Single Match Triangulation (SMT)

To make this clear, let me first describe the standard way people currently triangulate with FamilyTreeDNA data. I’m going with the same example I used in Part 1, using my uncle Harry as person A, and my 3rd cousin Joel as person B. They are 2nd cousin’s once removed and their most recent common ancestors are my great-great-grandparents Hirsch Focsaner and his wife Dwora.

To triangulate, I first need the segments that match between Harry and Joel. I go to Harry’s FamilyTreeDNA account, select Chromosome Bowser, and pick Joel to match to. It gives this diagram:

Harry and Joel match on the orange segments.

Now we need to find a relative of both Harry and Joel to be the third person of the triangulation. We go back to the FamilyTreeDNA matches page and next to Joel’s name, we click on the 4th cute little symbol below his name to “Run Common Matches”.

image

That brings up a second menu and we select “In Common With”. Then, if you are lucky like me, you’ll be presented with 232 pages of matches containing the 2,318 people who match to both both Harry and Joel.
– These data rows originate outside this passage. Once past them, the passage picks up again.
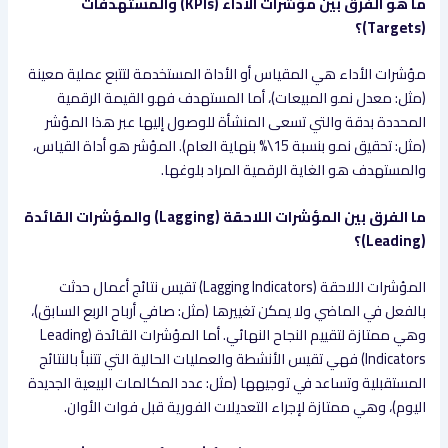
ما هو الفرق بين مؤشرات الأداء (KPIs) والمستهدفات
(Targets)؟
مؤشرات الأداء هي المقياس أو الأداة المستخدمة لتتبع عملية معينة
(مثل: معدل نمو المبيعات)، أما المستهدف فهو القيمة الرقمية
المحددة بدقة والتي تسعى المنشأة للوصول إليها عبر هذا المؤشر
(مثل: تحقيق نمو بنسبة 15\% بنهاية العام). المؤشر هو أداة القياس،
والمستهدف هو الغاية الرقمية المراد بلوغها.
ما الفرق بين المؤشرات اللاحقة (Lagging) والمؤشرات القائدة
(Leading)؟
المؤشرات اللاحقة (Lagging Indicators) تقيس نتائج أعمال حدثت
بالفعل في الماضي ولا يمكن تغييرها (مثل: صافي أرباح الربع السابق)،
وهي ممتازة لتقييم النجاح النهائي. أما المؤشرات القائدة (Leading
Indicators) فهي تقيس الأنشطة والعمليات الحالية التي تتنبأ بالنتائج
المستقبلية وتساعد في توجيهها (مثل: عدد المكالمات البيعية الجديدة
اليوم)، وهي ممتازة لإجراء التعديلات الفورية قبل فوات الأوان.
Now write down the names of the top 4 and go back to the Chromosome browser and add them along with Joel. Now you’ll see:

image

These are still Harry’s chromosomes. Joel’s matches with Harry are shown in orange. We want a third person who matches with Harry and Joel. These four people only have one instance, in chromosome 1, where one of the others matches one of Joel’s segments. You can see it in chromosome 1 as the green line that is under the orange line. Joel’s match with Harry (the orange line) is 10.64 cM. The green match is with someone named Daniel and it is 18.76 cM. So we have a triangulation. Harry matches Joel where Joel matches Daniel and Daniel match Harry.

The chromosome match setting was for a minimum 5+ cM. You could go down to the 1+ cM and you’ll find a lot more matches. But there’s a problem with this. Because of the way DNA analysis companies determine matches (that half-identical thing), there is a very good chance with small matches that they are not Identical by Descent and you don’t want that. i.e. you need them to be a true relation.
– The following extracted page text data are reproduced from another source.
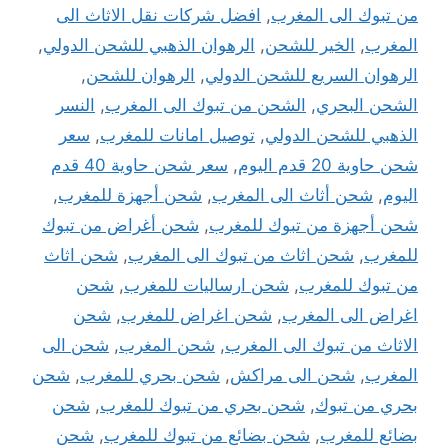
من تبوك الى المغرب
,
افضل شركات نقل الاثاث الى
المغرب
,
الخير للشحن
,
الرهوان الذهبي للشحن الدولي
,
الرهوان السريع للشحن الدولي
,
الرهوان للشحن
,
الشحن البحري
,
الشحن من تبوك الى المغرب
,
النسر
الذهبي للشحن الدولي
,
توصيل امانات للمغرب
,
سعر
شحن حاوية 20 قدم اليوم
,
سعر شحن حاوية 40 قدم
اليوم
,
شحن أثاث الى المغرب
,
شحن أجهزة للمغرب
,
شحن أجهزة من تبوك للمغرب
,
شحن أغراض من تبوك
للمغرب
,
شحن اثاث من تبوك الى المغرب
,
شحن اثاث
من تبوك للمغرب
,
شحن ارساليات للمغرب
,
شحن
اغراض الى المغرب
,
شحن اغراض للمغرب
,
شحن
الاثاث من تبوك الى المغرب
,
شحن المغرب
,
شحن الى
المغرب
,
شحن الى مراكش
,
شحن بحري للمغرب
,
شحن
بحري من تبوك
,
شحن بحري من تبوك للمغرب
,
شحن
بضائع للمغرب
,
شحن بضائع من تبوك للمغرب
,
شحن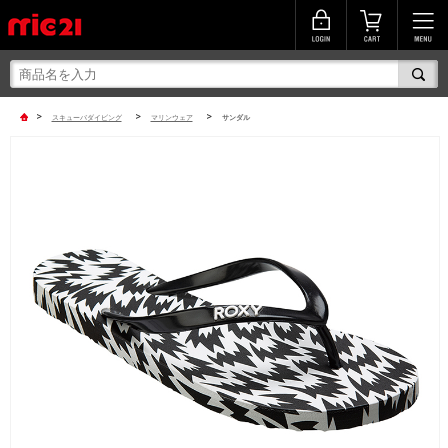
>
>
>
スキューバダイビング
マリンウェア
サンダル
So you’ll have to stick to those 5+ cM matches to be safe.

But in the above we did find that one triangulation we can use. That third person has a segment in common with Harry and Joel. This indicates that the third person has a common ancestor with Harry and Joel. It could be Hirsch and Dwora or it could be an ancestor of Hirsch and Dwora.

So now I invite you to continue to do this for the other 2,314 common matches of Harry and Joel. You’ll tire quickly!
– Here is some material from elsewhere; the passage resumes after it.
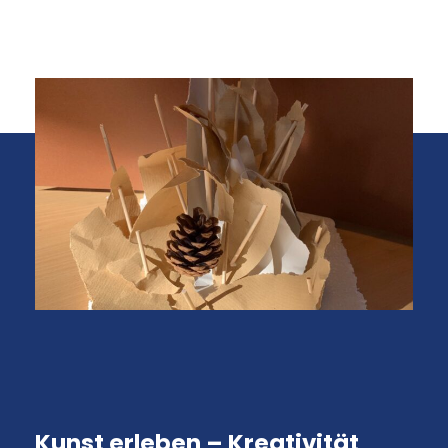
Kunst erleben – Kreativität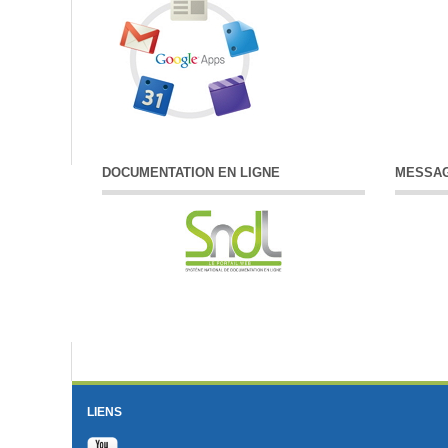
DOCUMENTATION EN LIGNE
MESSAG
LIENS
Doing this allows you to create Triangulation Groups, building them up person by person. Triangulation Groups put likely-related people together. The analysis of triangulation groups is complicated and has been written up elsewhere. Jim Bartlett describes it very well on his wonderful Segmentology blog, but I’m not going to get into it, because this only uses segment matches of a single person. I’m going to be doing it differently using the segment matches of two people.

 

Double Match Triangulation (DMT)

Just to let you know, the terms Single Match and Double Match triangulation (SMT and DMT) as well as EAST (Extreme Autosomal Segment Triangulation) are my own. I invented them so that I can talk about them. As far as I can tell, I don’t believe anyone else has extended regular triangulation this way. The closest thing I’ve seen so far is Roberta Estes’ article Just One Cousin, which used chromosome matches between three people. But I want to go from three to extreme. So let’s get into it.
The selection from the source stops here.